▶ WHAT THE TASK ASKS
Will you transcribe all the entries word for word, skipping the pictures they hold?

Dataset excerpts
****************************************

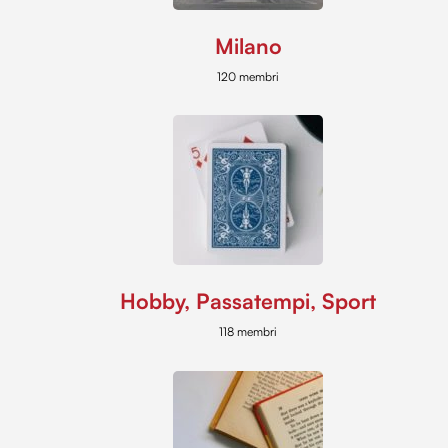
Milano
120 membri
Hobby, Passatempi, Sport
118 membri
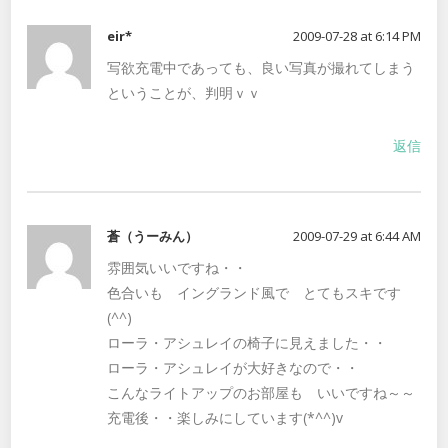
eir*
2009-07-28 at 6:14 PM
写欲充電中であっても、良い写真が撮れてしまう
ということが、判明ｖｖ
返信
蒼（うーみん）
2009-07-29 at 6:44 AM
雰囲気いいですね・・
色合いも イングランド風で とてもスキです
(^^)
ローラ・アシュレイの椅子に見えました・・
ローラ・アシュレイが大好きなので・・
こんなライトアップのお部屋も いいですね～～
充電後・・楽しみにしています(*^^)v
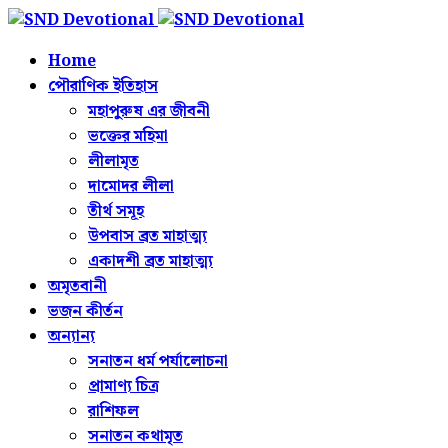
Home
পৌরাণিক ইতিহাস
মহাপুরুষ এর জীবনী
ভক্তের মহিমা
লীলামৃত
দামোদর লীলা
তীর্থ সমূহ
উপবাস ব্রত মাহাত্ম্য
একাদশী ব্রত মাহাত্ম্য
অমৃতবানী
ভজন কীর্তন
অন্যান্য
সনাতন ধর্ম পর্যালোচনা
প্রামাণ্য চিত্র
রাশিফল
সনাতন কথামৃত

****************************************

▶ SOLVED EXERCISE
Milano
120 membri
Hobby, Passatempi, Sport
118 membri
eir*
2009-07-28 at 6:14 PM
写欲充電中であっても、良い写真が撮れてしまう
ということが、判明ｖｖ
返信
蒼（うーみん）
2009-07-29 at 6:44 AM
雰囲気いいですね・・
色合いも イングランド風で とてもスキです
(^^)
ローラ・アシュレイの椅子に見えました・・
ローラ・アシュレイが大好きなので・・
こんなライトアップのお部屋も いいですね～～
充電後・・楽しみにしています(*^^)v
Home
পৌরাণিক ইতিহাস
মহাপুরুষ এর জীবনী
ভক্তের মহিমা
লীলামৃত
দামোদর লীলা
তীর্থ সমূহ
উপবাস ব্রত মাহাত্ম্য
একাদশী ব্রত মাহাত্ম্য
অমৃতবানী
ভজন কীর্তন
অন্যান্য
সনাতন ধর্ম পর্যালোচনা
প্রামাণ্য চিত্র
রাশিফল
সনাতন কথামৃত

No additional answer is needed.